Officials told the Washington Post in 2017 that “at a very basic level,” Glowing Symphony aimed to remove ISIS media content from the internet – considered a key tool for the group’s global recruitment.
Commanded by General Paul Nakasone, Task Force-Ares was initially conceptualized to develop malware to destroy ISIS networks, computers and mobile phones, according to 2016 CYBERCOM documents.
The operation also aimed to disrupt ISIS’s abilities to plan and carry out attacks across the world and disrupt its battlefield capabilities in Iraq and Syria.
Task Force Ares was intended to support Operation Inherent Resolve, the U.S.-led Coalition’s military mission against ISIS in Iraq and Syria, though it did not fall under the command of CJTF-OIR or U.S. Central Command.
The experiences of Operation Glowing Symphony, considered CYBERCOM’s “most complex offensive cyberspace operation” to date at the time, have informed the U.S.’s planning and execution of other cyber operations, including its response to Russian activity during the 2016 U.S. presidential election.
Glowing Symphony may have also supported the Coalition’s kinetic action. General Stephen Townsend, commander of CJTF-OIR during key battles against ISIS, revealed in May 2018 that a joint operation involving U.S. cyber capabilities helped to locate and destroy an ISIS command post in the middle Euphrates river valley after the Battle for Raqqa.
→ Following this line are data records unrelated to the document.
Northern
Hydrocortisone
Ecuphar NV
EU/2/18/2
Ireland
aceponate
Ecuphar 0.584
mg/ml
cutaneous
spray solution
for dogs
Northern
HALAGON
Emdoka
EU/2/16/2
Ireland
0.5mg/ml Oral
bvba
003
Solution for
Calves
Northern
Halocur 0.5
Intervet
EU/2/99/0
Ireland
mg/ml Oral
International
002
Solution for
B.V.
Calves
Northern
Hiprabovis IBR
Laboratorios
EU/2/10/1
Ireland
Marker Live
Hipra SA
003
Townsend noted at the time that the operation was a success against ISIS, a non-state actor, but said it took too long to have been executed against a near-peer competitor like Russia or China.
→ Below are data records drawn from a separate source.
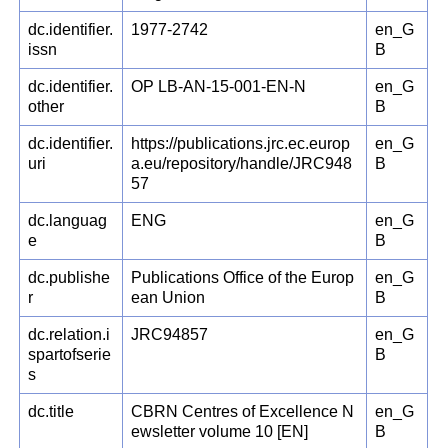
dc.identifier.
1977-2742
en_G
issn
B
dc.identifier.
OP LB-AN-15-001-EN-N
en_G
other
B
dc.identifier.
https://publications.jrc.ec.europ
en_G
uri
a.eu/repository/handle/JRC948
B
57
dc.languag
ENG
en_G
e
B
dc.publishe
Publications Office of the Europ
en_G
r
ean Union
B
dc.relation.i
JRC94857
en_G
spartofserie
B
s
dc.title
CBRN Centres of Excellence N
en_G
ewsletter volume 10 [EN]
B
“We are going to have to do better,” Townsend said at the time.
Learning from Task Force Ares
Joint Task Force-Ares has served as something of a model for subsequent offensive U.S. cyber operations, inspiring the use of a task force in response to Russia’s interference in the 2016 election.
Among Glowing Symphony’s earliest problems was lack of sufficient storage for all the data collected from ISIS networks, the latest documents reveal, “an indication of the operation’s scope relative to USCYBERCOM’s capacity at the time,” the archive’s report reads.
JTF-Ares also faced hurdles gaining targeting authorization that may have hampered operations in the field.
In addition to normal targeting approval procedures, JTF-Ares was saddled with another vetting and deconfliction process even after gaining the green light from combatant command.
At the time, CYBERCOM was actively coordinating with CJTF-OIR and CENTCOM to synchronize attacks against ISIS during the pivotal Battle of Mosul.
“The Operation forced the maturation of processes related to target validation, operational deconfliction, and inter-agency coordination. It also revealed shortcoming’s in data exploitation capabilities,” the report reads.
While the CYBERCOM assessments conclude Glowing Symphony was successful, it is difficult to measure its impact on ISIS’s activities without further declassifications.
Researchers have measured a decrease in ISIS’s English-language online activity following the operation’s approval in November 2016, but the decline also coincides with an increase in Coalition airstrikes and advances on the battlefield against the group.
While Glowing Symphony’s tasks were assessed to have “imposed time and resource costs” on ISIS, the redacted reports do not reveal whether the operation achieved its wider intended effect.